Di assoluto dovrebbe esserci la natura e il suo rispetto, la legge naturale che impone che a generare un individuo concorrano altri due individui di sesso diverso e che quando ciò non sia possibile non diventi automaticamente tutto lecito pur di ottenere la soddisfazione edonistica di due esseri (siano etero o omo). Oggi invece si teorizza che conti solo la mia vita, la mia libertà, il mio diritto di volere e di mutare. La famiglia tradizionale a volte ha prodotto e tollerato, nelle sue forme patologiche, dei mostri domestici, fatti di indifferenza, soprusi e violenze; ma è facile denunciare le patologie della famiglia tradizionale perché è stata fino a oggi l’unica famiglia.

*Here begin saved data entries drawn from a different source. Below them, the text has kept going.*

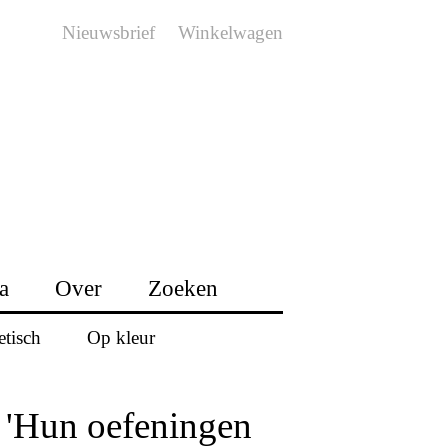
Nieuwsbrief
Winkelwagen
a
Over
Zoeken
etisch
Op kleur
'Hun oefeningen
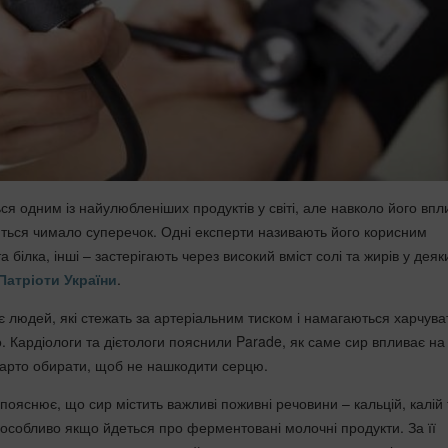
я одним із найулюбленіших продуктів у світі, але навколо його впл
иться чимало суперечок. Одні експерти називають його корисним
 білка, інші – застерігають через високий вміст солі та жирів у деяк
Патріоти України
.
 людей, які стежать за артеріальним тиском і намагаються харчува
. Кардіологи та дієтологи пояснили Parade, як саме сир впливає на
 варто обирати, щоб не нашкодити серцю.
пояснює, що сир містить важливі поживні речовини – кальцій, калій 
, особливо якщо йдеться про ферментовані молочні продукти. За її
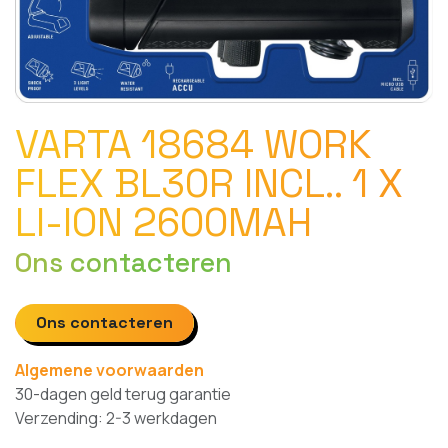
VARTA 18684 WORK
FLEX BL30R INCL.. 1 X
LI-ION 2600MAH
Ons contacteren
Ons contacteren
Algemene voorwaarden
30-dagen geld terug garantie
Verzending: 2-3 werkdagen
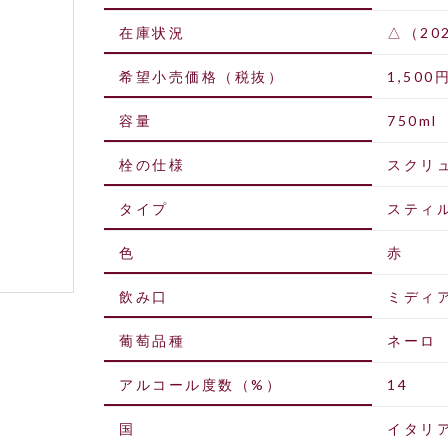
在庫状況
△（20
希望小売価格（税抜）
1,500
容量
750ml
栓の仕様
スクリ
タイプ
スティ
色
赤
飲み口
ミディ
葡萄品種
ネーロ
アルコール度数（%）
14
国
イタリ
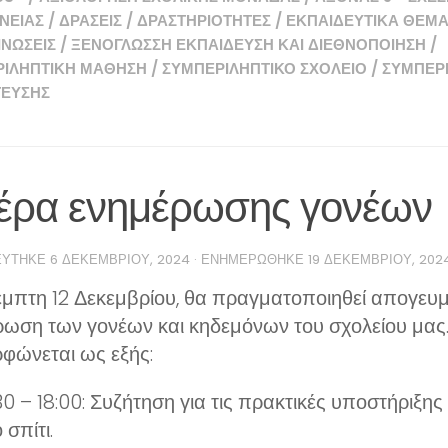
ΝΕΙΑΣ
/
ΔΡΆΣΕΙΣ
/
ΔΡΑΣΤΗΡΙΌΤΗΤΕΣ
/
ΕΚΠΑΙΔΕΥΤΙΚΆ ΘΈΜΑ
ΝΏΣΕΙΣ
/
ΞΕΝΟΓΛΩΣΣΗ ΕΚΠΑΊΔΕΥΣΗ ΚΑΙ ΔΙΕΘΝΟΠΟΊΗΣΗ
/
ΡΙΛΗΠΤΙΚΉ ΜΆΘΗΣΗ
/
ΣΥΜΠΕΡΙΛΗΠΤΙΚΌ ΣΧΟΛΕΊΟ
/
ΣΥΜΠΕΡ
ΤΕΥΣΗΣ
έρα ενημέρωσης γονέων
ΕΎΤΗΚΕ
6 ΔΕΚΕΜΒΡΊΟΥ, 2024
· ΕΝΗΜΕΡΏΘΗΚΕ
19 ΔΕΚΕΜΒΡΊΟΥ, 202
έμπτη 12 Δεκεμβρίου, θα πραγματοποιηθεί απογευμ
ρωση των γονέων και κηδεμόνων του σχολείου μας
φώνεται ως εξής:
30 – 18:00: Συζήτηση για τις πρακτικές υποστήριξη
 σπίτι.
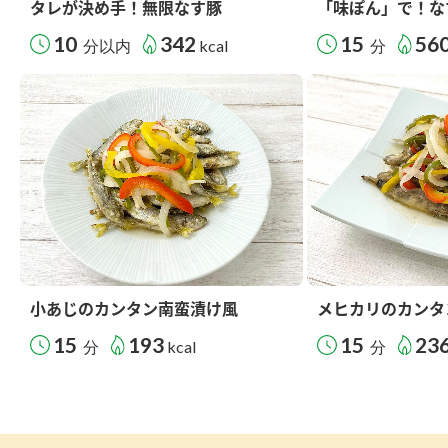
タレが決め手！無限なす豚
「味ぽん」で！な
10
342
15
56
分以内
kcal
分
小あじのカンタン南蛮漬け風
メヒカリのカンタ
15
193
15
23
分
kcal
分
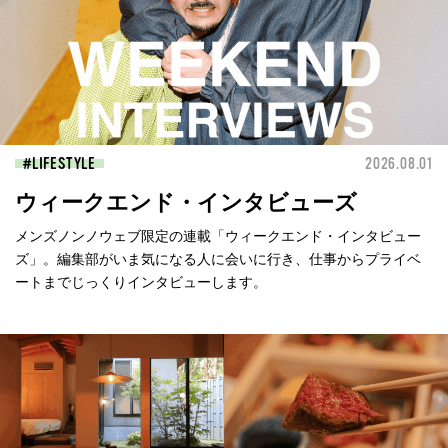
LIFESTYLE
2026.08.01
ウィークエンド・インタビューズ
メンズノンノウェブ限定の連載「ウィークエンド・インタビュー
ズ」。編集部がいま気になる人に会いに行き、仕事からプライベ
ートまでじっくりインタビューします。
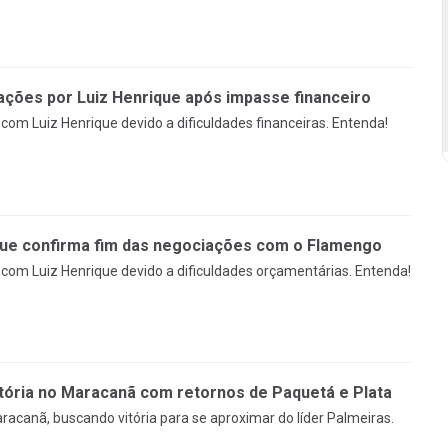
ções por Luiz Henrique após impasse financeiro
om Luiz Henrique devido a dificuldades financeiras. Entenda!
que confirma fim das negociações com o Flamengo
om Luiz Henrique devido a dificuldades orçamentárias. Entenda!
tória no Maracanã com retornos de Paquetá e Plata
racanã, buscando vitória para se aproximar do líder Palmeiras.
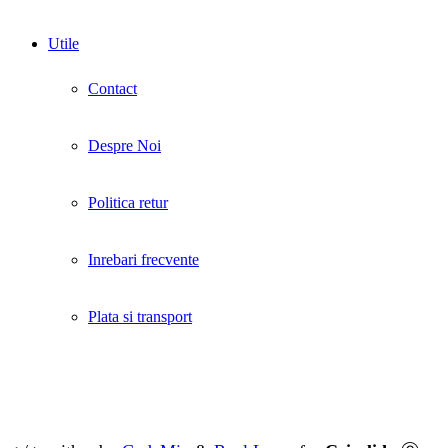
Utile
Contact
Despre Noi
Politica retur
Inrebari frecvente
Plata si transport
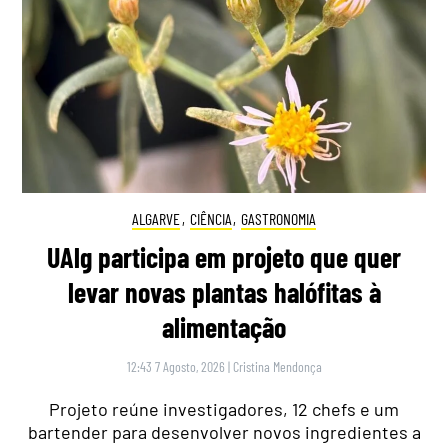
ALGARVE
,
CIÊNCIA
,
GASTRONOMIA
UAlg participa em projeto que quer
levar novas plantas halófitas à
alimentação
12:43 7 Agosto, 2026
|
Cristina Mendonça
Projeto reúne investigadores, 12 chefs e um
bartender para desenvolver novos ingredientes a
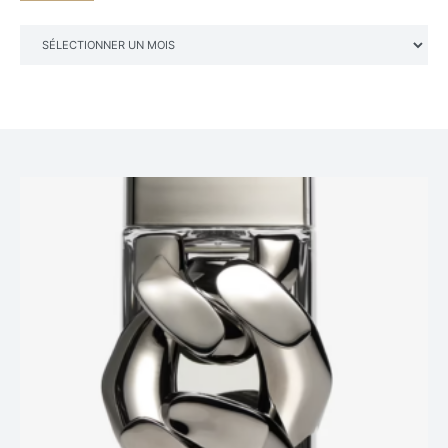
ARCHIVES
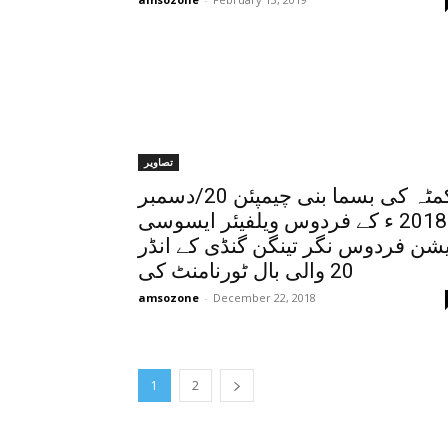
تصاویر
کمٹہ کی بسما بنی چیمپئن 20/دسمبر
2018 ء کے فردوس ویلفیئر ایسوسی
یشن فردوس نگر تینگن گنڈی کے انڈر
20 والی بال ٹورنامنٹ کی
amsozone
-
December 22, 2018
1
2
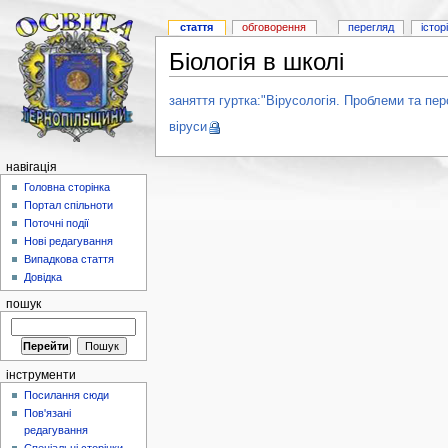
стаття
обговорення
перегляд
істор
Біологія в школі
заняття гуртка:"Вірусологія. Проблеми та пер
віруси
навігація
Головна сторінка
Портал спільноти
Поточні події
Нові редагування
Випадкова стаття
Довідка
пошук
інструменти
Посилання сюди
Пов'язані
редагування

Ma chi conosce le nefandezze magari più aberranti di una famiglia omosex? A cominciare dalla forzatura innaturale di due figure genitoriali dello stesso sesso. Chi cresce con un padre e uno zio o con una madre e la sorella non subisce la distorsione di due mamme/papà perché comunque i ruoli restano ben individuati e separati, ma come possono aversi due padri? O due madri? Oppure un padre e un “mammo”? Come possono due individui dello stesso sesso pretendere di “avere” una loro prole?
L’individualismo assoluto, che non riconosce limiti, confini e principi e si concentra solo sul desiderio individuale del momento, non fa parte del nostro orizzonte culturale e metafisico. Non confondiamo i diritti, l’amore e la libertà col delirio egoistico antiumano e neo positivista, non dimentichiamo che la libertà va vissuta ed esplicata dentro il proprio essere e non sopra, contro e al di fuori di esso.